Yes, it would. Personally though, I suspect that it might be impossible to get sparse AND efficient RIP(2) matrices. Specifically, I suspect that the results of [Chandar'08] can be extended to show that any sparse matrix satisfying RIP(2) must consist of many measurements (right now his proof holds only for 0-1 entries). If so, then one would not be able to get a matrix which is efficient, sparse and satisfying RIP(2).

Note that the construction of RIP(2) matrix by DeVore gives a sparse matrix, but the number of measurements in quadratic in the sparsity parameter.

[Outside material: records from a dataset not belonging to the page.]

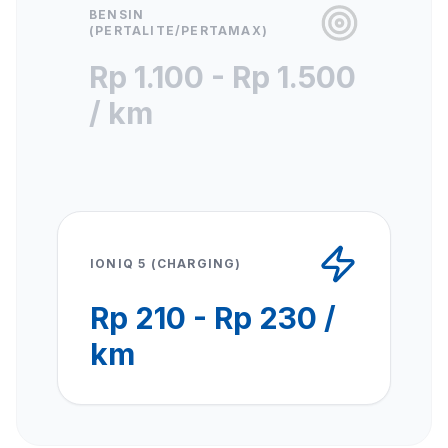
BENSIN
(PERTALITE/PERTAMAX)
Rp 1.100 - Rp 1.500
/ km
IONIQ 5 (CHARGING)
Rp 210 - Rp 230 /
km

Eventually the issue is that the only deterministic subsampling known to work is that of Meyer and Mattei and I need to make it obvious that the two larger groups that are known to date seem to fall on either side of the combinatorial or geometric constructions rather than on the deterministic and non-deterministic side.

In a different area, John Sidles one of the author of Practical recipes for the model order reduction, dynamical simulation, and compressive sampling of large-scale open quantum systems mentioned here says the following:

... Our UW QSE Group definitely would like to hear from researchers who are interested in extending CS methods to quantum state-spaces.

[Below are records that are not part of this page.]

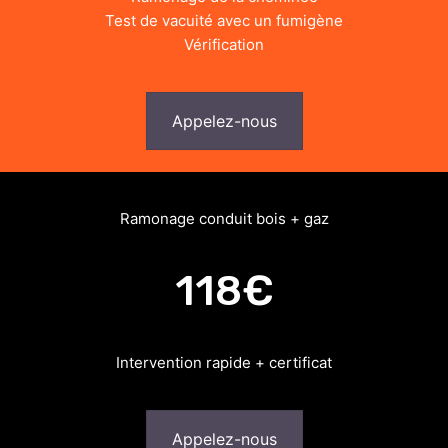
Test de vacuité avec un fumigène
Vérification
Appelez-nous
Ramonage conduit bois + gaz
118€
Intervention rapide + certificat
Appelez-nous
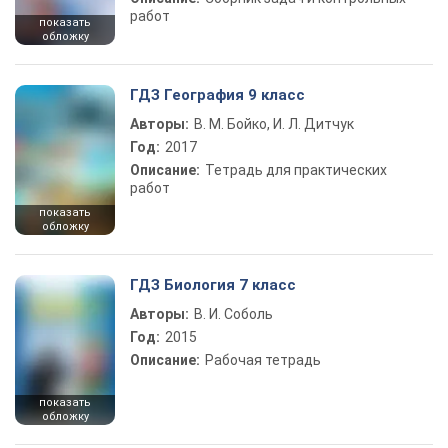
работ
показать
обложку
ГДЗ География 9 класс
Авторы:
В. М. Бойко, И. Л. Дитчук
Год:
2017
Описание:
Тетрадь для практических
работ
показать
обложку
ГДЗ Биология 7 класс
Авторы:
В. И. Соболь
Год:
2015
Описание:
Рабочая тетрадь
показать
обложку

The passage that Igor quotes was originally intended to be just one or two paragraphs long, comprising a review of Candes and Tao's recent work, together with some handwaving arguments about how CS methods might be relevant to large-scale quantum simulations.

But then we couldn't resist the temptation to try some sparse quantum reconstructions ... which worked far better than we thought they would ... and so then we had to understand why they worked so well ... and the next thing we knew we were wading deep into the CS literature.

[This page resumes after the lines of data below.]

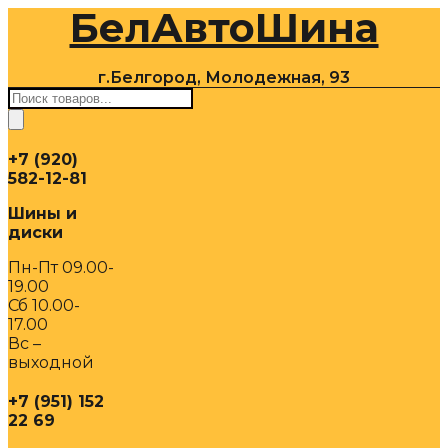
БелАвтоШина
Перейти
к
содержимому
г.Белгород, Молодежная, 93
Поиск
товаров
+7 (920)
582-12-81
Шины и
диски
Пн-Пт 09.00-
19.00
Сб 10.00-
17.00
Вс –
выходной
+7 (951) 152
22 69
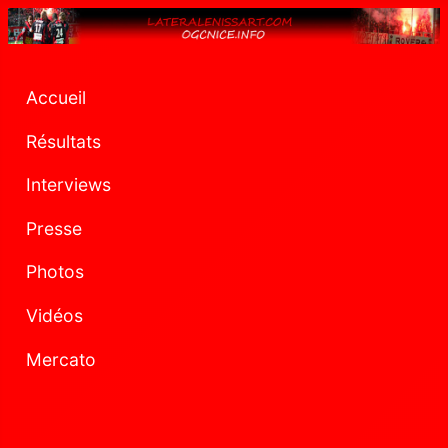
Accueil
Résultats
Interviews
Presse
Photos
Vidéos
Mercato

Although we presently have a great many CS-related questions, there is not CS topic about which we have more questions than the construction of ultra-large sampling matrices.

For quantum applications, randomly generated sampling matrices are computationally infeasible. Thus not only do the sampling matrices have to be constructable, they have to be "factorable" ... this property is for quantum simulation purposes even more important than a strict RIP property.

We would be very interested and appreciative of opportunities to collaborate with other CS researchers ... especially we are keenly aware that our present "nuts and bolts" approach to quantum CS needs to be better balanced with formal rigor....
To that I responded with:: John:

As far as I can tell the subject of the construction of the right measurement matrix is really still an open subject (I am going to write a small entry on it later this week) as regards to the type of property they should follow in order to be suitable for CS. For instance, Anna Gilbert et al (see the presentation of the l1 meeting) talks about the combinatorial approach to the measurement matrix (they exist in the field of sketching). In that case, the matrices are sparse and as such that they do not bother building them, since the actual measurement process would take a higher number of operations if it were to be implemented as a matrix.

When you state factorable, do you mean that the operators would ideally be implemented as tensor product of 1-d measurement matrices ?

With regards to your statement:
"...But then we couldn't resist the temptation to try some sparse quantum reconstructions ... which worked far better than we thought they would ... and so then we had to understand why they worked so well ... and the next thing we knew we were wading deep into the CS literature...."

I did not see much of an implementation of CS in the paper, can you explain to me those sparse quantum reconstructions ?

Thanks,

Igor.

To which John responded by :

: ....This sparse reconstructions we implemented are pretty simple-minded.

We have a quantum state, generated by our simulations, that is specified by (say 2048) coefficients in a Hilbert basis.

We have the idea that this state is compressible, in the sense that it is near (in Hilbert space) to a low-dimension Kahlerian algebraic variety.

That being true, how many Hilbert components do we need to know, in order to estimate the entire state?

Surely not *all* the Hilbert components. In fact (as CS folks will expect) it suffices to know only a (relatively small) number of (random) projections.

The main new element is that we are projecting not onto linear subspaces, but onto the embedded Kahlerian varieties (aside: these embedded varieties are given various names by various communities, e.g., they are known as matrix product states to condensed matter physicists ... but everyone is talking about the same mathematical objects).

As for *why* these Kahlerian varieties are the natural subspace ... well that's the physics part of the review article.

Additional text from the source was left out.